Demikianlah yang telah kudengar. Pada suatu ketika Sang Bhagava sedang berdiam di hutan Jeta, arama Anathapindika, dekat Savatthi. Kala itu, Sang Bhagwan bersabda kepada para bhikkhu, “Hai para bhikkhu.” “Ya, Bhante.” Para bhikkhu menyahut Sang Bhagawan. Demikian sabda Sang Bhagawan, “Hai para bhikkhu, pengamalan uposatha berunsur delapan baik pahala, manfaat, kemuliaan, maupun jangkauannya besar sekali. Hai  para bhikkhu, bagaimanakah pengamalan uposatha berunsur delapan yang baik pahala, manfaat, kemuliaan, maupun jangkauannya besar sekali itu?”

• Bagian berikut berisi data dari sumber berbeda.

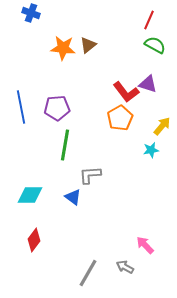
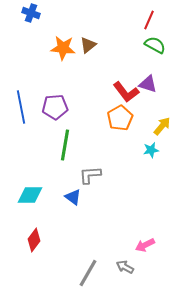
purple pentagon: moved 2 px left, 1 px up
pink arrow: rotated 72 degrees counterclockwise
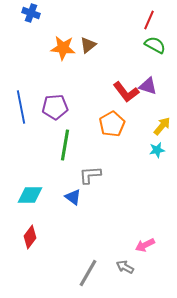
purple triangle: moved 2 px down
orange pentagon: moved 8 px left, 6 px down
cyan star: moved 6 px right
red diamond: moved 4 px left, 3 px up
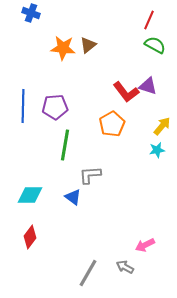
blue line: moved 2 px right, 1 px up; rotated 12 degrees clockwise
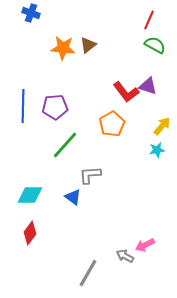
green line: rotated 32 degrees clockwise
red diamond: moved 4 px up
gray arrow: moved 11 px up
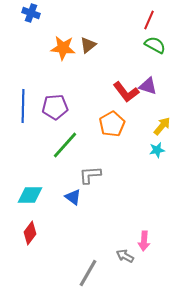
pink arrow: moved 1 px left, 4 px up; rotated 60 degrees counterclockwise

“Dalam hal ini, para bhikkhu, demikianlah yang direnungkan para siswa Ariya: Para Arahat, sepanjang hidup telah meninggalkan pembunuhan makhluk hidup, telah menjauhkan diri dari pembunuhan makhluk hidup, telah meletakkan tongkat pemukul serta senjata tajam, merasa malu (berbuat jahat) dan bersikap penuh kasih sayang terhadap semua makhluk hidup. Aku pun siang dan malam ini akan meninggalkan pembunuhan makhluk hidup, akan menjauhkan diri dari pembunuhan makhluk hidup, akan meletakkan tongkat pemukul serta senjata tajam, merasa malu (berbuat jahat) dan bersikap penuh kasih sayang terhadap semua makhluk hidup. Dengan cara demikianlah aku mengikuti jejak para Arahat, dan menjalankan uposatha. Inilah sila pertama yang diamalkan.
Para Arahat, sepanjang hidup telah meninggalkan pengambilan sesuatu yang tidak diberikan, menjauhkan diri dari pengambilan sesuatu yang tidak diberikan, hanya mengambil apa yang diberikan, hanya menginginkan apa yang diberikan, tidak mencuri, dirinya bersih, bebas dari noda. Aku pun siang dan malam ini akan meninggalkan pengambilan sesuatu yang tidak diberikan, menjauhkan diri dari pengambilan sesuatu yang tidak diberikan, hanya mengambil apa yang diberikan, hanya menginginkan apa yang diberikan, tidak mencuri, dirinya bersih, bebas dari noda. Dengan cara demikianlah, aku mengikuti jejak para Arahat, dan menjalankan uposatha. Inilah sila ke dua yang diamalkan.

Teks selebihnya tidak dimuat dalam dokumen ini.